/ 15 September 2005

Protestant group urges calm after N Ireland riots

One of the Protestant paramilitary groups implicated in three nights of rioting in Belfast called on Tuesday for an end to the violence, the worst Northern Ireland has seen in years.

Sixty police officers and at least 10 civilians have been hurt in the clashes, which erupted on Saturday and continued on Monday night, over a ban on a Protestant parade through Roman Catholic areas of Belfast.

The Ulster Defence Association (UDA) said it has ordered its members, who are loyal to the British crown, ”to avoid any confrontation on the streets and steer away from any acts of violence”.

The UDA said it will not allow such violence to ”destroy our own communities”, which have seen vehicles and property smashed and burned.

Peter Hain, Britain’s Secretary for Northern Ireland Affairs, said on Monday the violence was ”not loyalism but gangsterism”.

He attended an intelligence briefing at police headquarters that presented what he said was ”absolutely clear-cut” evidence that the outlawed UDA and another group, the Ulster Volunteer Force (UVF), were behind the violence.
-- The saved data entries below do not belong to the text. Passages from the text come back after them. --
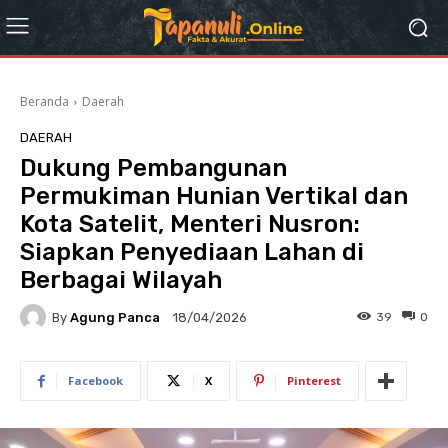
Beranda
Daerah
DAERAH
Dukung Pembangunan
Permukiman Hunian Vertikal dan
Kota Satelit, Menteri Nusron:
Siapkan Penyediaan Lahan di
Berbagai Wilayah
By
Agung Panca
39
0
18/04/2026
Facebook
X
Pinterest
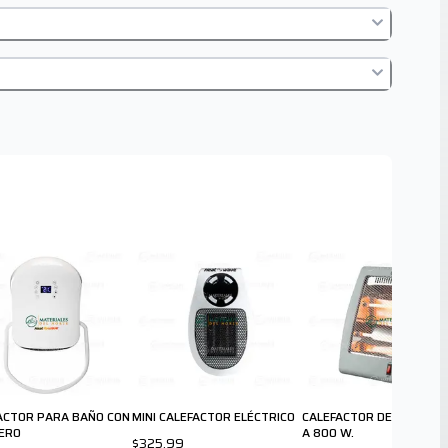
ACTOR PARA BAÑO CON
MINI CALEFACTOR ELÉCTRICO
CALEFACTOR DE CUARZO
ERO
A 800 W.
$325.99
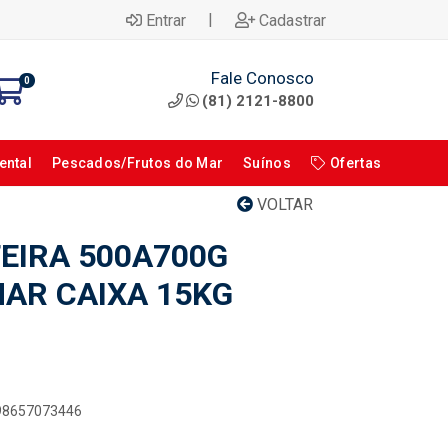
|
Entrar
Cadastrar
Fale Conosco
0
(81) 2121-8800
ental
Pescados/Frutos do Mar
Suínos
Ofertas
VOLTAR
EIRA 500A700G
MAR CAIXA 15KG
898657073446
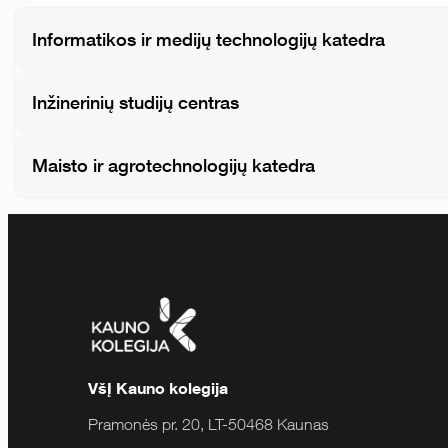
Informatikos ir medijų technologijų katedra
Inžinerinių studijų centras
Maisto ir agrotechnologijų katedra
VšĮ Kauno kolegija
Pramonės pr. 20, LT-50468 Kaunas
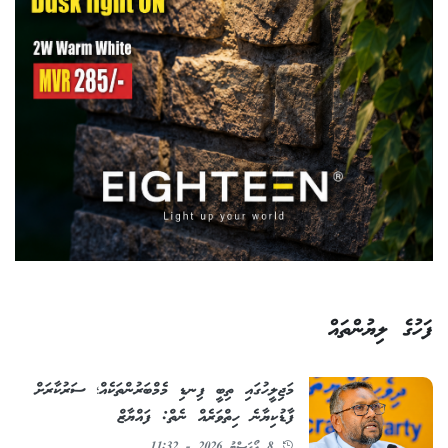
ފަހުގެ ލިޔުންތައް
މަޖިލީހުގައި ތިބީ ފިނޑި މެމްބަރުންތަކެއް؛ ސަރުކާރަށް
ފާޑުކިޔާނެ ހިތްވަރެއް ނެތް: ފައްޔާޒް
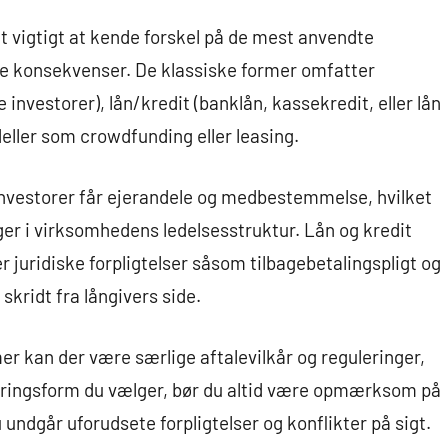
et vigtigt at kende forskel på de mest anvendte
ske konsekvenser. De klassiske former omfatter
e investorer), lån/kredit (banklån, kassekredit, eller lån
eller som crowdfunding eller leasing.
 investorer får ejerandele og medbestemmelse, hvilket
er i virksomhedens ledelsesstruktur. Lån og kredit
 juridiske forpligtelser såsom tilbagebetalingspligt og
 skridt fra långivers side.
er kan der være særlige aftalevilkår og reguleringer,
ieringsform du vælger, bør du altid være opmærksom på
undgår uforudsete forpligtelser og konflikter på sigt.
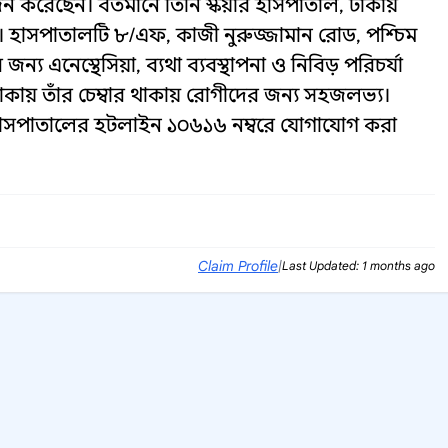
ন করেছেন। বর্তমানে তিনি স্কয়ার হাসপাতাল, ঢাকায়
ত। হাসপাতালটি ৮/এফ, কাজী নুরুজ্জামান রোড, পশ্চিম
ন্য এনেস্থেসিয়া, ব্যথা ব্যবস্থাপনা ও নিবিড় পরিচর্যা
কায় তাঁর চেম্বার থাকায় রোগীদের জন্য সহজলভ্য।
ে হাসপাতালের হটলাইন ১০৬১৬ নম্বরে যোগাযোগ করা
Claim Profile
|
Last Updated: 1 months ago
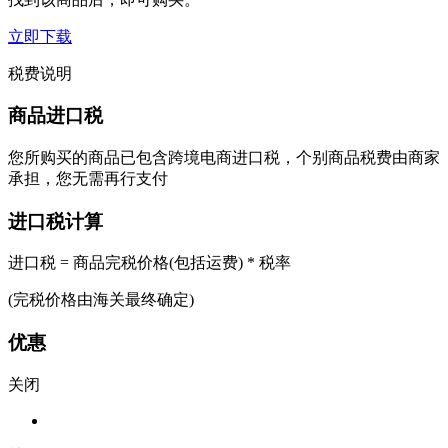
立即下载
税费说明
商品进口税
您所购买的商品已包含跨境电商进口税，个别商品税费由商家
承担，您无需再行支付
进口税计算
进口税 = 商品完税价格(包括运费) * 税率
(完税价格由海关最终确定)
优惠
关闭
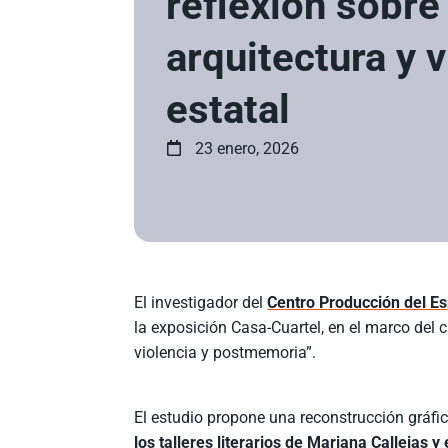
reflexión sobr
arquitectura y v
estatal
23 enero, 2026
El investigador del
Centro Producción del E
la exposición Casa-Cuartel, en el marco del ci
violencia y postmemoria”.
El estudio propone una reconstrucción gráfic
los talleres literarios de Mariana Callejas 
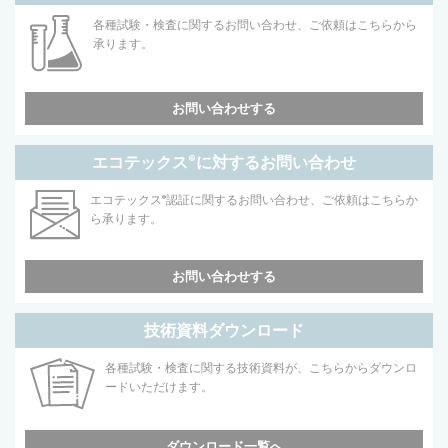
各種試験・検査に関するお問い合わせ、ご依頼はこちらから
承ります。
お問い合わせする
エコテックス
®
に対するお問い合わせ
エコテックス
®
認証に関するお問い合わせ、ご依頼はこちらか
ら承ります。
お問い合わせする
技術資料ダウンロード
各種試験・検査に関する技術資料が、こちらからダウンロ
ードいただけます。
ダウンロード一覧へ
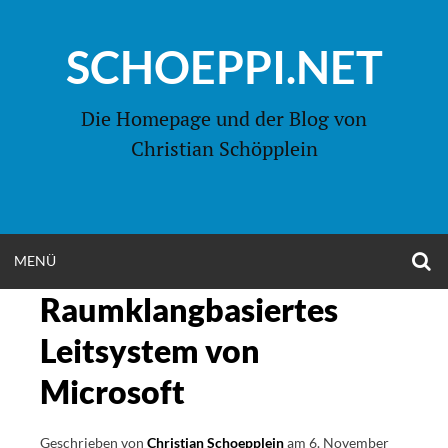
Zum
Inhalt
SCHOEPPI.NET
springen
Die Homepage und der Blog von
Christian Schöpplein
O
MENÜ
OPEN
S
F
Raumklangbasiertes
MENU
Leitsystem von
Microsoft
Geschrieben von
Christian Schoepplein
am
6. November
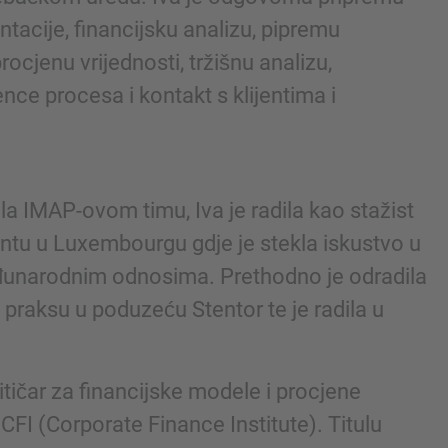
tacije, financijsku analizu, pipremu
rocjenu vrijednosti, tržišnu analizu,
ence procesa i kontakt s klijentima i
ila IMAP-ovom timu, Iva je radila kao stažist
tu u Luxembourgu gdje je stekla iskustvo u
eđunarodnim odnosima. Prethodno je odradila
IMAP pravnim obavijestima i pravilima o
 praksu u poduzeću Stentor te je radila u
alitičar za financijske modele i procjene
 CFI (Corporate Finance Institute). Titulu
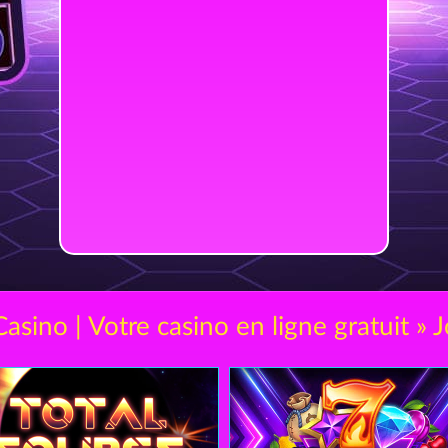
asino | Votre casino en ligne gratuit » J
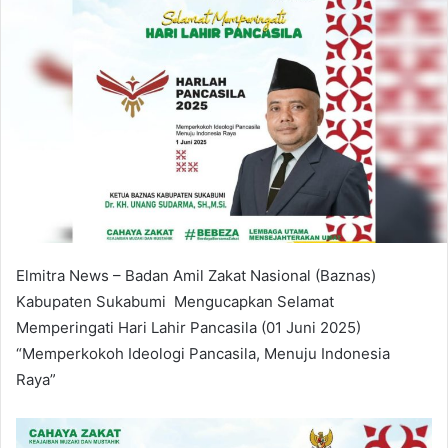
Elmitra News – Badan Amil Zakat Nasional (Baznas)
Kabupaten Sukabumi Mengucapkan Selamat
Memperingati Hari Lahir Pancasila (01 Juni 2025)
“Memperkokoh Ideologi Pancasila, Menuju Indonesia
Raya”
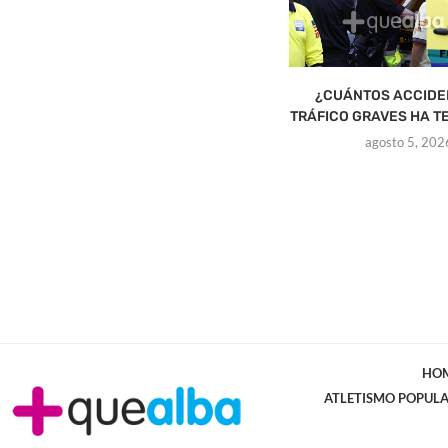
¿CUÁNTOS ACCIDE
TRÁFICO GRAVES HA TE
agosto 5, 202
HO
ATLETISMO POPUL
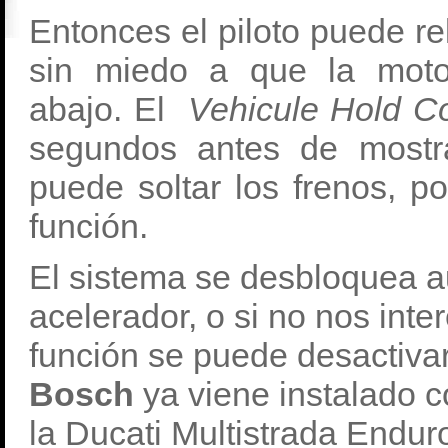
Entonces el piloto puede rel
sin miedo a que la moto
abajo. El
Vehicule Hold C
segundos antes de mostr
puede soltar los frenos, p
función.
El sistema se desbloquea a
acelerador, o si no nos int
función se puede desactiva
Bosch
ya viene instalado 
la Ducati Multistrada Endur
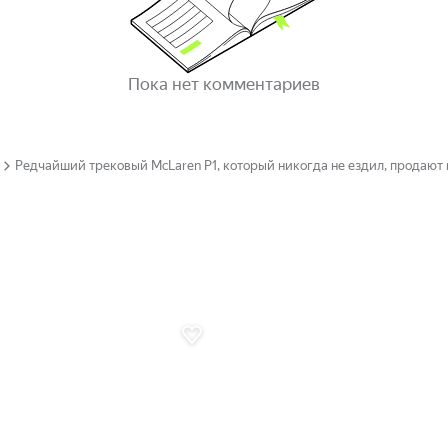
Пока нет комментариев
Редчайший трековый McLaren P1, который никогда не ездил, продают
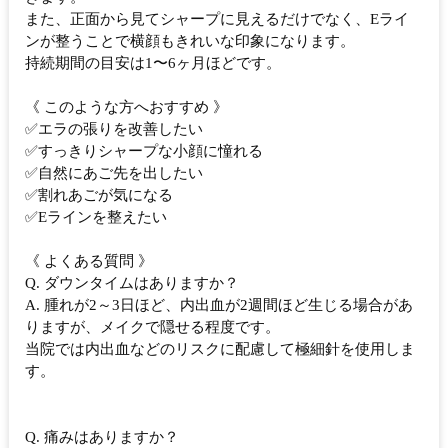
また、正面から見てシャープに見えるだけでなく、Eライ
ンが整うことで横顔もきれいな印象になります。
持続期間の目安は1〜6ヶ月ほどです。
《 このような方へおすすめ 》
✅エラの張りを改善したい
✅すっきりシャープな小顔に憧れる
✅自然にあご先を出したい
✅割れあごが気になる
✅Eラインを整えたい
《 よくある質問 》
Q. ダウンタイムはありますか？
A. 腫れが2～3日ほど、内出血が2週間ほど生じる場合があ
りますが、メイクで隠せる程度です。
当院では内出血などのリスクに配慮して極細針を使用しま
す。
Q. 痛みはありますか？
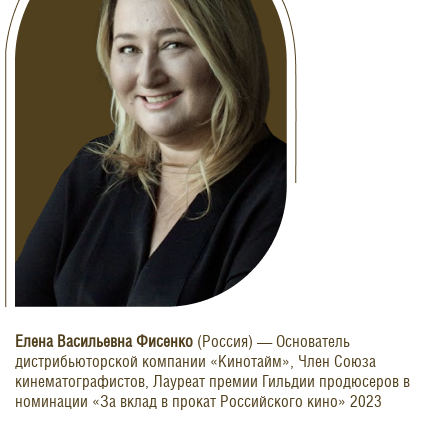
Елена Васильевна Фисенко
(Россия) — Основатель
дистрибьюторской компании «Кинотайм», Член Союза
кинематографистов, Лауреат премии Гильдии продюсеров в
номинации «За вклад в прокат Российского кино» 2023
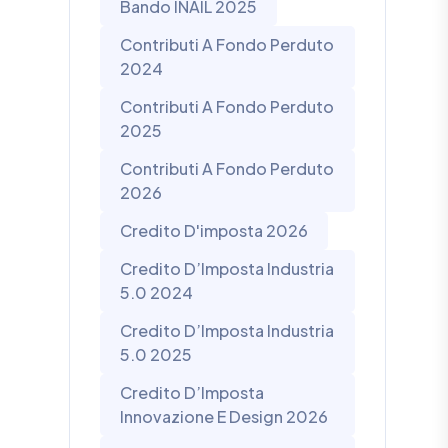
Bando INAIL 2025
Contributi A Fondo Perduto
2024
Contributi A Fondo Perduto
2025
Contributi A Fondo Perduto
2026
Credito D'imposta 2026
Credito D’Imposta Industria
5.0 2024
Credito D’Imposta Industria
5.0 2025
Credito D’Imposta
Innovazione E Design 2026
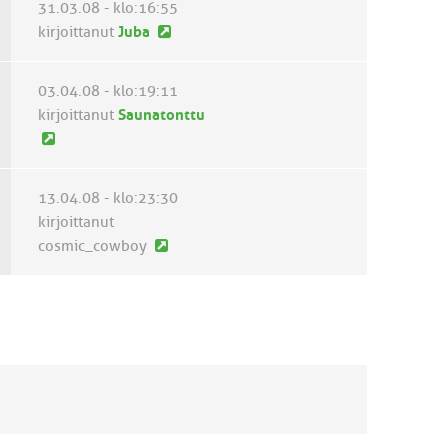
31.03.08 - klo:16:55
i
i
i
U
kirjoittanut
Juba
e
n
u
s
v
s
t
03.04.08 - klo:19:11
i
i
i
kirjoittanut
Saunatonttu
e
n
U
s
v
u
t
i
s
i
13.04.08 - klo:23:30
e
i
kirjoittanut
s
n
U
cosmic_cowboy
t
v
u
i
i
s
e
i
s
n
t
v
i
i
e
s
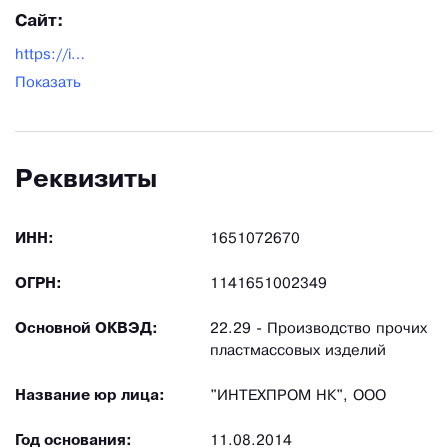
Сайт:
https://intehpromnk.com/
Показать
Реквизиты
ИНН:
1651072670
ОГРН:
1141651002349
Основной ОКВЭД:
22.29 - Производство прочих
пластмассовых изделий
Название юр лица:
"ИНТЕХПРОМ НК", ООО
Год основания:
11.08.2014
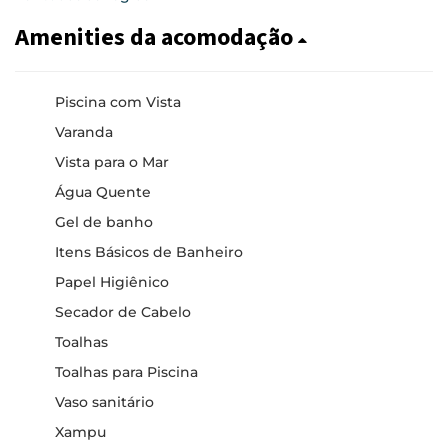
Amenities da acomodação
Piscina com Vista
Varanda
Vista para o Mar
Água Quente
Gel de banho
Itens Básicos de Banheiro
Papel Higiênico
Secador de Cabelo
Toalhas
Toalhas para Piscina
Vaso sanitário
Xampu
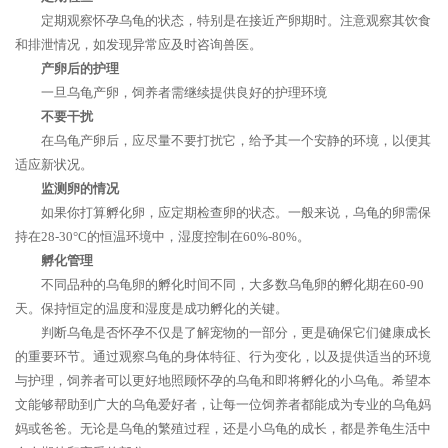
定期观察怀孕乌龟的状态，特别是在接近产卵期时。注意观察其饮食
和排泄情况，如发现异常应及时咨询兽医。
产卵后的护理
一旦乌龟产卵，饲养者需继续提供良好的护理环境
不要干扰
在乌龟产卵后，应尽量不要打扰它，给予其一个安静的环境，以便其
适应新状况。
监测卵的情况
如果你打算孵化卵，应定期检查卵的状态。一般来说，乌龟的卵需保
持在28-30°C的恒温环境中，湿度控制在60%-80%。
孵化管理
不同品种的乌龟卵的孵化时间不同，大多数乌龟卵的孵化期在60-90
天。保持恒定的温度和湿度是成功孵化的关键。
判断乌龟是否怀孕不仅是了解宠物的一部分，更是确保它们健康成长
的重要环节。通过观察乌龟的身体特征、行为变化，以及提供适当的环境
与护理，饲养者可以更好地照顾怀孕的乌龟和即将孵化的小乌龟。希望本
文能够帮助到广大的乌龟爱好者，让每一位饲养者都能成为专业的乌龟妈
妈或爸爸。无论是乌龟的繁殖过程，还是小乌龟的成长，都是养龟生活中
Hain said he will announce soon if the government recognises whether the two groups are still observing the truce they declared in 1994, just weeks after a ceasefire by the Catholic Irish Republican Army.

Sources close to the government said Hain will only declare that the UVF truce has lapsed following not just the events at the weekend but also a summer in which four people were killed as a result of internal UVF feuding.

One source said the decision will be little more than a ”political statement”, as the government will continue contacts with David Irvine, the leader of the UVF’s political wing, the Progressive Unionist Party.

The UDA, however, is deemed to have behaved better and will not be subject to such a decision, a source added.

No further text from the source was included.